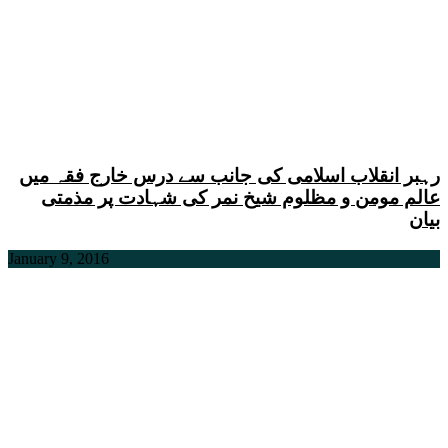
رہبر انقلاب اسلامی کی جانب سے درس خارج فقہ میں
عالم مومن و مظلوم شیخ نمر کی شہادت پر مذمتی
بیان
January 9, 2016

● WHAT NEEDS TO BE DONE:
It would help to have the listing above repeated exactly, with all images removed.

● EXERCISE OUTPUT:
رہبر انقلاب اسلامی کی جانب سے درس خارج فقہ میں
عالم مومن و مظلوم شیخ نمر کی شہادت پر مذمتی
بیان
January 9, 2016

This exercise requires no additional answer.